My issue is now in the reconciliation of observations (1) and (2). In particular, let's consider $C = R-mod$. If we follow the adage from (1) about contravariant functors being covariant functors from the opposite category, then the definition in (2) should be reworded to say:

A contravariant functor $F : C \rightarrow D$ is left-exact if whenever

$$0 \rightarrow C \rightarrow B \rightarrow A$$ is exact in $C^{op}$, then $$0 \rightarrow F(C) \rightarrow F(B) \rightarrow F(A)$$ is exact in D.

However, as noted in the accepted answer to this question: https://mathoverflow.net/questions/29442/what-is-the-opposite-category-of-the-category-of-modules-or-hopf-algebra-repres, $R-mod^{op}$ is not a category of modules and hence it seems unlikely, even if it made sense to talk about exact sequences and homology in this opposite category (of which I am not sure it does), that a sequence would be exact in this opposite category if and only if it was exact in our original category of R-modules. This seems to make the remark in observation (1) seem to be complete nonsense.

Question Is there a way to formally define left/right-exact contravariant in terms of left/right-exact sequences in the opposite of the domain category?
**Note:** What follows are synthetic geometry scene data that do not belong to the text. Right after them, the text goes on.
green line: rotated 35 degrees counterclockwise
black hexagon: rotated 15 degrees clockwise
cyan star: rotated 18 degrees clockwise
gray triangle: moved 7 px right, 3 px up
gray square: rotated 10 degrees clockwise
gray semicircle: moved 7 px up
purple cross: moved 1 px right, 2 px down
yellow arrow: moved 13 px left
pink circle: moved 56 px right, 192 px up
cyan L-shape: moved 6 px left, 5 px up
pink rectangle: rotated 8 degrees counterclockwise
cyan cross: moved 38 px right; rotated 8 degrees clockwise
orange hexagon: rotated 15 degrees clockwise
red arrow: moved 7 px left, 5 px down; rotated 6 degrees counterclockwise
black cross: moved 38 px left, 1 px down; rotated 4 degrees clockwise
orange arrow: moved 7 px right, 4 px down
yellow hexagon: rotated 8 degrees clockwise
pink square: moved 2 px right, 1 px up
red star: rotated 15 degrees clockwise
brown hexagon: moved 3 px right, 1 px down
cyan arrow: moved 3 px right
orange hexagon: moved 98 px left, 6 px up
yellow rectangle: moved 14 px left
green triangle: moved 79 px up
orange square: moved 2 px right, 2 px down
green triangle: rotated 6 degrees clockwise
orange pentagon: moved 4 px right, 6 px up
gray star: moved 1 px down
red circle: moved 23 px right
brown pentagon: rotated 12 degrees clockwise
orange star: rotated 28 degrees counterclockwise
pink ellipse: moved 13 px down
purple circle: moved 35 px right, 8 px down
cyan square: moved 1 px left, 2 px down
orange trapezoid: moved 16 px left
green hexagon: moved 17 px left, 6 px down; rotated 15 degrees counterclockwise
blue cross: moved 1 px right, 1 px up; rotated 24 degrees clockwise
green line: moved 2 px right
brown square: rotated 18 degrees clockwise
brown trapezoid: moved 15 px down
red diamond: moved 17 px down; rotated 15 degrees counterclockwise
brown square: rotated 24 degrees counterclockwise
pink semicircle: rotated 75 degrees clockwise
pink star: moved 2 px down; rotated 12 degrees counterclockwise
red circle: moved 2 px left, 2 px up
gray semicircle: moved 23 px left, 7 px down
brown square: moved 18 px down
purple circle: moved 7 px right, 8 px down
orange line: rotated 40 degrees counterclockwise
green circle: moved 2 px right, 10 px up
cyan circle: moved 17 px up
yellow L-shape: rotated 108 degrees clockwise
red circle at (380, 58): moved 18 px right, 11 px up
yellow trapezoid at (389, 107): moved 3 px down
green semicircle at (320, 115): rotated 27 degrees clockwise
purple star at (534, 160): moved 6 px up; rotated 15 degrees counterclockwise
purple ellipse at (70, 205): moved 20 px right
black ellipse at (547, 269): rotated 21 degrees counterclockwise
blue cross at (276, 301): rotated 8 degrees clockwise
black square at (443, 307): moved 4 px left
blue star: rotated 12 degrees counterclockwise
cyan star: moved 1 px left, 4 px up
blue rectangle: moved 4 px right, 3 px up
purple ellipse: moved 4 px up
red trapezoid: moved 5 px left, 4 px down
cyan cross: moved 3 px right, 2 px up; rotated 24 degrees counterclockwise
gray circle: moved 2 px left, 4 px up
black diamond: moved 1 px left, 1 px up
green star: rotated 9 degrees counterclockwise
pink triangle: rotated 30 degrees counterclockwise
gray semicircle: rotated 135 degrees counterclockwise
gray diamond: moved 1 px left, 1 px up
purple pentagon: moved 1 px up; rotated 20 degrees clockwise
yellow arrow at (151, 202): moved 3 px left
If not, what does it really mean for a "contravariant functor to be a covariant functor from the opposite category"? If yes, then how do we even know how to define homology in an arbitrary opposite category?

The fact you reference, that the opposite of modules is not a module category, is actually rather esoteric, compared with the fact that it is an abelian category. This is precisely a category in which the notions of homological algebra make sense: the homs are abelian groups, there are biproducts, kernels, and cokernels, every mono is a kernel and every epi a cokernel. With this formalism in place, it is in fact true that $A \to^f B \to^g C$ is exact in any abelian category if and only if $C\to^{g^*}B\to^{f^*}A$ is exact in its opposite, as is shown (unless it's taken for granted) in any book on homological algebra.